Agnieszka Polska’s signature video animations incorporate found material, such as archival photography and vintage illustrations, re-contextualised and revamped to produce a unique world of her own making. For the 19th Biennale of Sydney, Polska presented two works on Cockatoo Island and a third as part of The Long Program at Carriageworks.
Polska’s surrealist-looking work references the narrative of history in general and the history of art in particular, bringing attention to how personal and political subjectivities affect what is included and what is left out. How the Work is Done (2011) is a quasi-documentary about a 1956 strike by a group of students at the Academy of Fine Arts in Kraków. Polska’s piece surveys the sculpture and ceramics workshop where the students lived and slept for several days, during which time they refused to produce any artwork. Although ultimately uneventful, both the strike and Polska’s reworking of it pose questions about the social value of artistic practice and the power that lies in creative work.
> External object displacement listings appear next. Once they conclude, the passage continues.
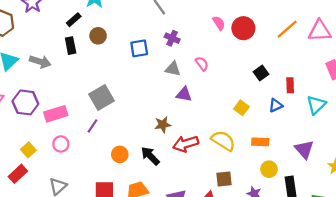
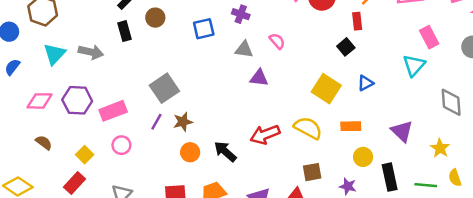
red rectangle: (290, 85) -> (357, 21), moved
cyan triangle: (316, 105) -> (414, 65), moved
yellow square: (241, 108) -> (326, 89), size x1.6
brown star: (163, 125) -> (183, 122), moved

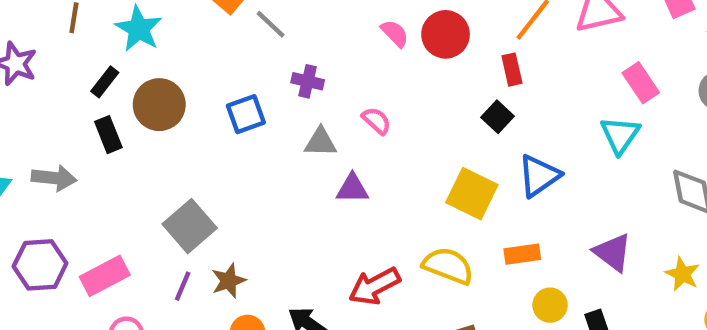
brown circle: (155, 18) -> (159, 105), size x1.5
blue triangle: (365, 83) -> (539, 176), size x1.5

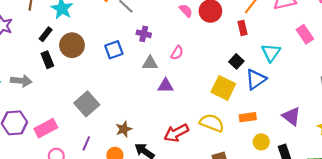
black square: (497, 117) -> (236, 61), moved
pink semicircle: (376, 121) -> (177, 53), turned 80
cyan triangle: (620, 135) -> (271, 53), moved
brown star: (229, 281) -> (124, 129), moved
purple line: (183, 286) -> (86, 143), moved

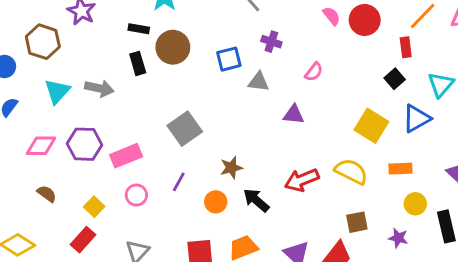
black rectangle: (46, 34) -> (139, 29), turned 56
black square: (236, 61) -> (395, 79), moved
gray triangle: (150, 63) -> (259, 82), moved

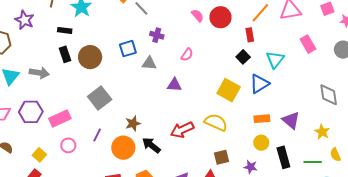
brown circle: (173, 47) -> (90, 57), moved
orange rectangle: (400, 169) -> (262, 119), moved
orange circle: (216, 202) -> (123, 148), size x1.5

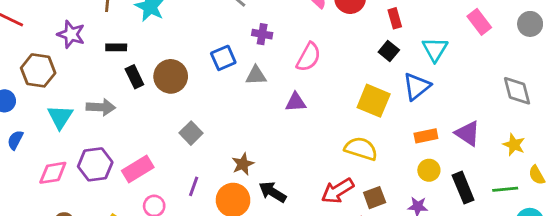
black rectangle: (65, 30) -> (116, 47), moved
pink semicircle: (187, 55) -> (309, 57), size x1.5
gray square: (100, 98) -> (191, 133), size x0.7
red arrow: (182, 130) -> (338, 191), moved

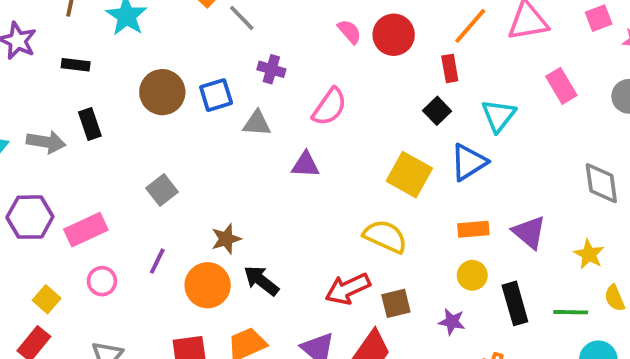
brown circle: (171, 76) -> (162, 92), moved
black rectangle: (134, 77) -> (90, 124), moved

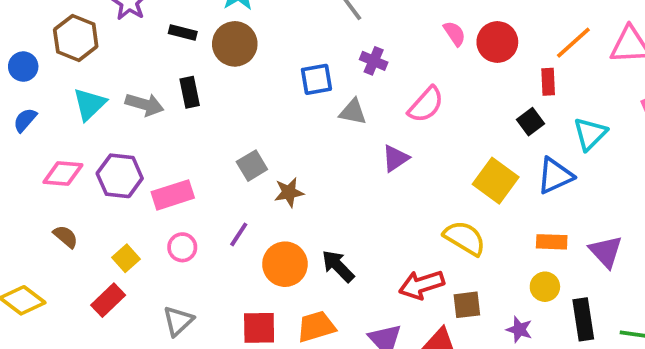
brown circle: (162, 92) -> (235, 44), moved
purple triangle: (305, 165) -> (395, 158), turned -44
brown star: (226, 239) -> (289, 192), moved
Polska’s practice is deeply engaged with the philosophical history of the twentieth century, especially the legacy of psychoanalysis chartered by Sigmund Freud. The Forgetting of Proper Names (2009) takes its title and voiceover from Freud’s essay on the phenomenon of compulsive forgetting and substitution in human memory. Polska’s ambiguous animation resembles visual memory under a microscope, with iconic artworks by Robert Smithson, Robert Morris, Walter de Maria and Wolf Vostell floating in an interior space – a common artistic motif used to represent the subconscious. Beyond the cognitive world of the individual, The Forgetting of Proper Names speaks to the collective memory of the art-historical canon. As Freud famously theorised, there is a type of forgetting that is motivated by repression, and a number of Polska’s video works are dedicated to seminal Polish artists who have largely been left out of ‘official’ art history. Another work, Sensitization to Colour (2009), for example, draws on a 1968 performance of the same name by Włodzimierz Borowski, a key figure of Polish conceptualism.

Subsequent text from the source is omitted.